Question

For a caffeinated drink with a caffeine mass percent of 0.65% and a density of 1.00 g/mL, how many mL of the drink would be required to reach an LD50 of 180 mg/kg body mass if the person weighed 157 lb?

Answer 1

Step-by-step explanation:

First we will convert the given mass from lb to kg as follows.

157 lb =
`157 lb * (1 kg)/(2.2046 lb)`

= 71.215 kg

Now, mass of caffeine required for a person of that mass at the LD50 is as follows.

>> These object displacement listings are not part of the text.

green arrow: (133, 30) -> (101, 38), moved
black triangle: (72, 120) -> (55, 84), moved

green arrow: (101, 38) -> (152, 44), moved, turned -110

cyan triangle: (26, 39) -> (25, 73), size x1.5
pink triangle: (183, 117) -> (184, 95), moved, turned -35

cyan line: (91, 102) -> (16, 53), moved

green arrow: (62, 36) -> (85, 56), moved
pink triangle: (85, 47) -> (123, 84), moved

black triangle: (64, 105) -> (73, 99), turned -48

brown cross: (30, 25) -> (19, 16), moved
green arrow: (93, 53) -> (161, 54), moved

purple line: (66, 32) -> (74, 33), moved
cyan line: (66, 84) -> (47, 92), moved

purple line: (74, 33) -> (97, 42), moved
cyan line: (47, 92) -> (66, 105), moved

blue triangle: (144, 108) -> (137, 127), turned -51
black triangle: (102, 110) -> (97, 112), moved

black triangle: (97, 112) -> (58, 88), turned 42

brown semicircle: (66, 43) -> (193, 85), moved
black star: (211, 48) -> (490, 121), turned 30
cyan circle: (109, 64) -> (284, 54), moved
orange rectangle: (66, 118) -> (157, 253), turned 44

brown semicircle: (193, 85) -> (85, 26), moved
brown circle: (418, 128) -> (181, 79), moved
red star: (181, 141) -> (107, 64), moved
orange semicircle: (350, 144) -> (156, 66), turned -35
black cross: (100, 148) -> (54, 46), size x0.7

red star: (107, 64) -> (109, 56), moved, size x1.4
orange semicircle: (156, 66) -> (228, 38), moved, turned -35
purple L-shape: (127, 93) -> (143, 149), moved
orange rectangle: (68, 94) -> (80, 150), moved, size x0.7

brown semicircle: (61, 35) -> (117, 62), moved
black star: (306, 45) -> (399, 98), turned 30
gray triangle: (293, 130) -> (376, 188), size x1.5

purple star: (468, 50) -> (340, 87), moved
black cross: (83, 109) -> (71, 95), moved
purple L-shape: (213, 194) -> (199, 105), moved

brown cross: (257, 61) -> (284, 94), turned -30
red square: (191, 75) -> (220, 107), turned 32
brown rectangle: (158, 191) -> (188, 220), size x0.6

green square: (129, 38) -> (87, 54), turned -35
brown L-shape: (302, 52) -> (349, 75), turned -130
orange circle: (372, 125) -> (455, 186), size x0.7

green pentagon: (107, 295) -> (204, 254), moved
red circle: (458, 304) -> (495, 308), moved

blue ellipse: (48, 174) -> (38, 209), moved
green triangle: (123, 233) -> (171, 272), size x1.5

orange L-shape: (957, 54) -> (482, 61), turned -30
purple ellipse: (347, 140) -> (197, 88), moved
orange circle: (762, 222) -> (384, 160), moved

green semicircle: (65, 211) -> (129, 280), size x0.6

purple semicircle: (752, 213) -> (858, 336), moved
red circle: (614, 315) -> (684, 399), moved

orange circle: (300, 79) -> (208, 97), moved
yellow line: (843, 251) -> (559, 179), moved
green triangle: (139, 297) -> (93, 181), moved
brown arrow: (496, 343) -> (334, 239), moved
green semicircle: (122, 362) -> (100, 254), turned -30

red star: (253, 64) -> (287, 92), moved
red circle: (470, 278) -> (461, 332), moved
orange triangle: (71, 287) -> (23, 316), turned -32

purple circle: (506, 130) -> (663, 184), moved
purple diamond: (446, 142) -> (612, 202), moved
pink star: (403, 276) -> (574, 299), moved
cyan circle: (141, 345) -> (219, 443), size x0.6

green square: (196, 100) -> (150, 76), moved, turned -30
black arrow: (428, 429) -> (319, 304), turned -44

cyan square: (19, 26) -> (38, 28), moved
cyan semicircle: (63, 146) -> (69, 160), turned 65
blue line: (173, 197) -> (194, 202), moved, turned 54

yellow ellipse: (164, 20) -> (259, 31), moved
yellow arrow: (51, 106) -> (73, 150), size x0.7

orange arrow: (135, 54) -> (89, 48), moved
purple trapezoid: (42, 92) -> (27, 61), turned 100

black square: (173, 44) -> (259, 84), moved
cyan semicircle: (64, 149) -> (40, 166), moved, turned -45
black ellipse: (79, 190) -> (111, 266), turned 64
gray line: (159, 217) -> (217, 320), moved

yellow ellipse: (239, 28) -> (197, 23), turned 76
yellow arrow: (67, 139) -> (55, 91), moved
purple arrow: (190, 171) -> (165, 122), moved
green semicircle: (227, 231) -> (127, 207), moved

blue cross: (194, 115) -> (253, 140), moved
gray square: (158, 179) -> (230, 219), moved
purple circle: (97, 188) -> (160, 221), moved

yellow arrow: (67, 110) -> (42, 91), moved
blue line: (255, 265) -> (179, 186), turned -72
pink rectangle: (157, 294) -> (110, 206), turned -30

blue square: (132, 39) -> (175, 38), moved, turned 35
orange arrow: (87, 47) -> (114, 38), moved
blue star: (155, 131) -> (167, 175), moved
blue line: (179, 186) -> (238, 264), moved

`180 (mg)/(kg) * 71.215 kg`

= 12818.7 mg

Convert the % of (w/w) into % (w/v) as follows.

0.65% (w/w) =
`(0.65 g)/(100 g)`

=
`(0.65 g)/(((100 g)/(1.0 g/ml)))`

=
`(0.65 g)/(100 ml)`

Therefore, calculate the volume which contains the amount of caffeine as follows.

12818.7 mg = 12.8187 g =
`(12.8187 g)/((0.65 g)/(100 ml))`

= 1972 ml

Thus, we can conclude that 1972 ml of the drink would be required to reach an LD50 of 180 mg/kg body mass if the person weighed 157 lb.